Understanding the needs of your audience is key, wherever you operate. I have been several times in the US this year because I felt that my view on ESG was very European sided or in other words, very positive. And indeed, when talking to all kinds of stakeholders in Washington DC, the term “ESG” was viewed as very negative, either as a greenwashing tool or as an instrument to force companies into directions which are not favorable for them. So ultimately it is all about the engagement: When I shared my view that for me “ESG” is a mechanism that helps to translate a sustainable business strategy into an investable framework, we had a good basis for a constructive discussion.
The common denominator is that ESG must add and not take out value. That might have a more environmental focus in Europe or a more social focus in Asia. The role of a global ESG function is to provide a framework to the organization which allows regional adoption and focus while defining the global guardrails.
Concerning investors, it is also really important to note that amongst them there is as much diversity as amongst the investees: For some, ESG is a compliance burden, for some a business opportunity and for some the core of all decision making. My pledge to ESG-minded investors is that we should help each other in concrete engagements which result in ESG-related actions on our side and in respective investments by them. I am very proud that this year we shared a joint statement with investors about such an engagement. It really helped us to step up on ESG, especially on transparency and governance.
What achievements are you most proud of in the sustainability space?

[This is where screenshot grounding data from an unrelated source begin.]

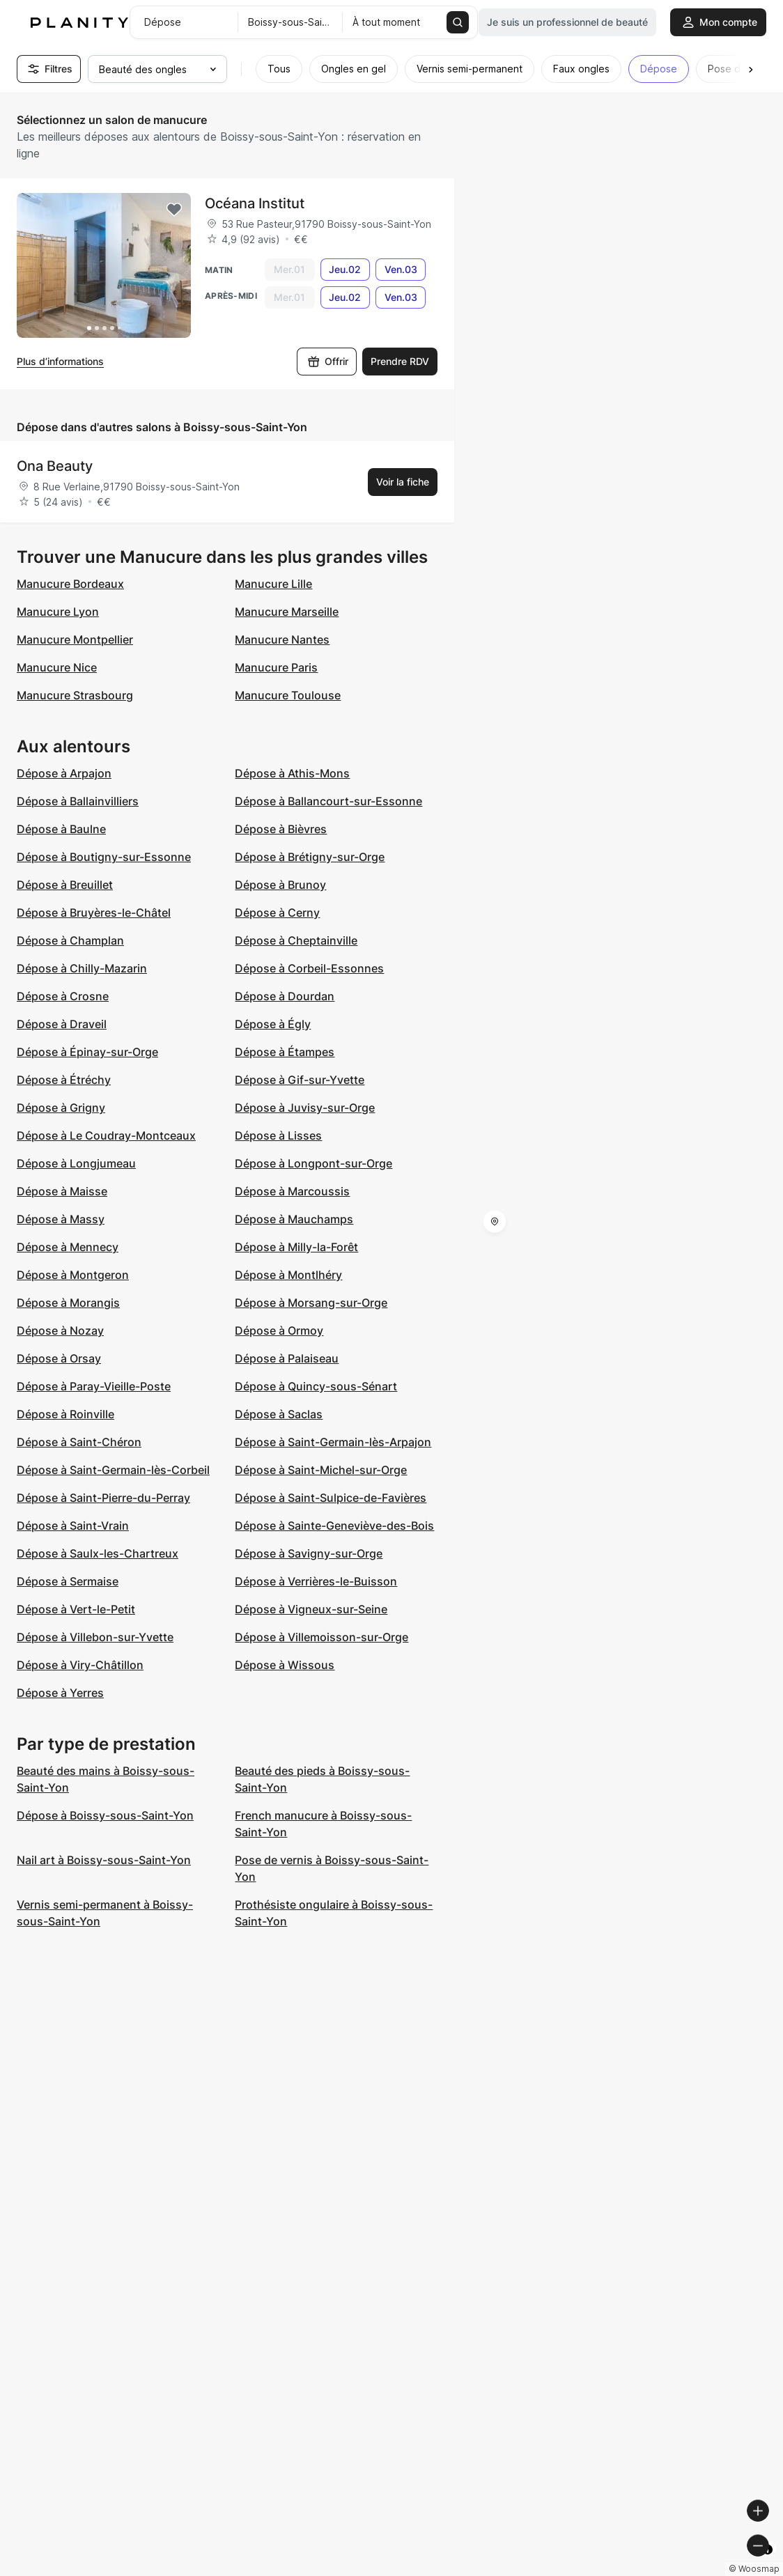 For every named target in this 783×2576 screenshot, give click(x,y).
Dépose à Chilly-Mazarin (82, 968)
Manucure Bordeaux (70, 584)
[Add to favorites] (174, 209)
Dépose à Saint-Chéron (79, 1442)
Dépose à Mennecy (67, 1247)
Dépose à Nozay (60, 1330)
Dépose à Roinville (65, 1414)
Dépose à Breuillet (65, 885)
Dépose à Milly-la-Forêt (296, 1247)
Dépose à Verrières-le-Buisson (316, 1581)
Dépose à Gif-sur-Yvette (299, 1080)
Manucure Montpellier (75, 639)
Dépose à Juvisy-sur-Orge (305, 1108)
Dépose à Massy (60, 1219)
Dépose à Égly (273, 1024)
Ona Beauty (55, 466)
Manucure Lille (273, 584)
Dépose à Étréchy (64, 1080)
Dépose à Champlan (70, 940)
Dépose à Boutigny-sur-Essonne (104, 857)
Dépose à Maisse (62, 1191)
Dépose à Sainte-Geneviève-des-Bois (334, 1526)
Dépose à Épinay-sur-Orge (87, 1052)
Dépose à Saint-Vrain (73, 1526)
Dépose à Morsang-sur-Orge (311, 1303)
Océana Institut (254, 203)
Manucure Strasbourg (75, 695)
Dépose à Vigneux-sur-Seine (311, 1609)
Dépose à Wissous (284, 1665)
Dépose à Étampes (284, 1052)
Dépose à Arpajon (64, 773)
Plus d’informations (60, 361)
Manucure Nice (57, 667)
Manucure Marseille (287, 612)
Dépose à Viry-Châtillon (80, 1665)
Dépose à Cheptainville (296, 940)
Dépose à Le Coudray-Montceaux (106, 1135)
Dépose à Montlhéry (288, 1275)
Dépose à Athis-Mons (292, 773)
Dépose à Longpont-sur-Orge (313, 1163)
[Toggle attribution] (767, 2563)
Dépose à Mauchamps (294, 1219)
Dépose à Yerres (60, 1693)
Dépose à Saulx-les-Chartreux (97, 1553)
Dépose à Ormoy (279, 1330)
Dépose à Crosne (63, 996)
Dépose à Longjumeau (76, 1163)
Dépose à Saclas (279, 1414)
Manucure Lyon (58, 612)
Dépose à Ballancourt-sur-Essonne (328, 801)
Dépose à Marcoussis (292, 1191)
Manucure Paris (276, 667)
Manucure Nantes (282, 639)
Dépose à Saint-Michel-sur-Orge (321, 1470)
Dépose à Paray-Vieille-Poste (94, 1386)
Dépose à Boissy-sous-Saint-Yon (105, 1815)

For some years now I have had the privilege to work in a in the field of transformation. Looking back, the biggest moves have been the transparency initiative and the integrated sustainability strategy in the Crop Science division. Within this strategy, two elements stand out for me: The commitments to reduce both 30% greenhouse gas emissions on the fields of our farmer customers and the commitment to reduce 30% environmental impact of our crop protection products. Today, both commitments are deeply embedded in our business planning, they have also opened te door to new opportunities like carbon farming. And they have impacted our narrative. I will never forget how our former CEO in Crop Science, Liam Condon, went on stage and opened an external presentation with the words: “How can we feed a hungry planet without starving it?” That level of acknowledgement, of inclusive thinking and of bridging from problem to opportunity was really new.
Another, very recent achievement is the massive improvement of Bayer’s ESG rating profile. All red flags have been removed in the last two years. The essence of success again: transparency, acknowledgement, disclosure and transparency.
How have you kept yourself motivated in difficult times? Have you developed any new skills, or a focus on personal well-being?
Today I understand what gives me energy and what doesn’t. I really love challenges and change. I also love working together with dedicated people and an energized team. I found some of my best friends in the company and it helps so much, to climb the mountain together and not alone.
Even if some find this bizarre, I am also energized by going into a very controversial discussions and explore where the common ground is. And I am an ambassador for innovation. In summary, I like difficult times and challenges. A friend recently said to me that I see the glass too empty and not full enough. But it is the empty part of the glass that I am interested in, not the full.
Over the years, my level of self-reflection has certainly increased. But I do not need to separate “work” from “life” – with my great work and my family I have a very rich life.
What are your plans for the future?
I will keep on driving change and impact together with likeminded people. That is my passion.
What advice would you give to other tech professionals looking to incorporate sustainability into their work?
Don’t start with regulations and imperatives when you look at sustainability. Find the impact and inspire your organization. Regulations may help but should not determine your strategy.